Honky Tonk 2012: Feiern bis in die Morgenstunden
sah
Fulda
Das Wetter meinte es gut mit den Honky-Tonk-Besuchern: Pünktlich zum Startschuss für das Fuldaer Kneipenfestival gegen 21 Uhr setzte der Regen aus – und die rund 3200 Gäste konnten trockenen Fußes von Bar zu Bar und von Band zu Band hüpfen.
Es brauchte nur ein paar Takte, damit das Publikum im Museumshof den Titel erkannte. Ein wahrer Klassiker der Toten Hosen, bei dem jeder, aber auch wirklich jeder Zuschauer den kompletten Text mitsingen konnte. Und so grölten rund 300 Menschen vor der Open-Air-Bühne die Zeilen von „Eisgekühlter Bommerlunder“ mit und rockten mit der Coverband Die Toten Ärzte so richtig ab. Songs von Die Toten Hosen und Die Ärzte hatten die vier Musiker im Gepäck, und wenn man mit dem Rücken zur Bühne stand, hätte man meinen können, Campino höchstselbst würde „Hey, hier kommt Alex“ in die Menge schreien.
Die Coverband aus Hamburg war aber nur ein Highlight des diesjährigen Honky-Tonk-Festivals, das am Samstagabend die gesamte Fuldaer Innenstadt zu einer einzigen großen Kneipenmeile machte. In 15 Bars und Kneipen gaben 17 Band und DJs alles, was die musikalische Trickkiste hergab. Von Salsa und Pop über Jazz und Soul bis hin zu Hip Hop und Hardrock gab es aus annähernd jedem Genre mal sanfte, mal rockige Töne auf die Ohren. Während Big Lenny Power Exson im Museumscafé mit Swing und Blues aufwarteten, gab es eine Etage tiefer bei The General Electrics die Sounds der wilden Sixties zu hören. Gleich nebenan im Kulturkeller kamen Liebhaber von Jimi Hendrix und AC/DC auf ihre Kosten.

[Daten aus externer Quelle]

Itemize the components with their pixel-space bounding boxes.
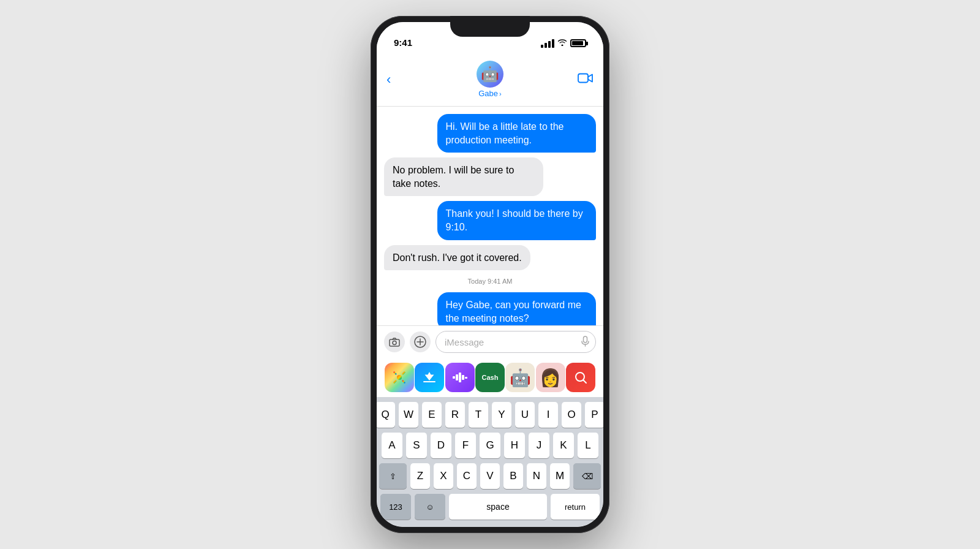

„Total begeistert“ war Organisator Wolfgang Weier von den Honky-Tonk-Neulingen The Spikes, die im Rädchen Johnny Cash und Elvis wieder zum Leben erweckten. Nicht dass das Rockabilly-Trio die Stimmung des Publikums nicht ohnehin schon zum Überlaufen brachte. Als der Sänger dann für Elvis Presleys „In The Ghetto“ aber auch noch auf den Tresen kletterte und von dort aus sang, war die feierwütige Meute vollends aus dem Häuschen.
Ähnlich ging es den Gästen im S-Club, als die Band That Way, die einen R’n’B- und Hip-Hop-Klassiker nach dem anderen auspackte, zu einem Song eine junge Frau aus dem Publikum auf die Bühne holte, die mit dem Rapper der Coverband spontan eine flotte Sohle aufs Parkett legte. Wo man auch hinkam, waren die Kneipen proppevoll, die Stimmung grandios und die Bands in Bestform. „Und das, obwohl das Wetter nicht besonders zum Kneipenbummeln einlud“, sagte Weier und ergänzte: „Wir können wirklich zufrieden sein.“ 3200 Gäste zählten die Veranstalter, wenngleich wegen der Witterung weniger Menschen in den Straßen unterwegs waren. Das hatte aber auch Vorteile: „Unser Lärmschutztelefon wurde nicht einmal angerufen, und die Stimmung in den Bars war noch besser als sonst“, betonte Weier.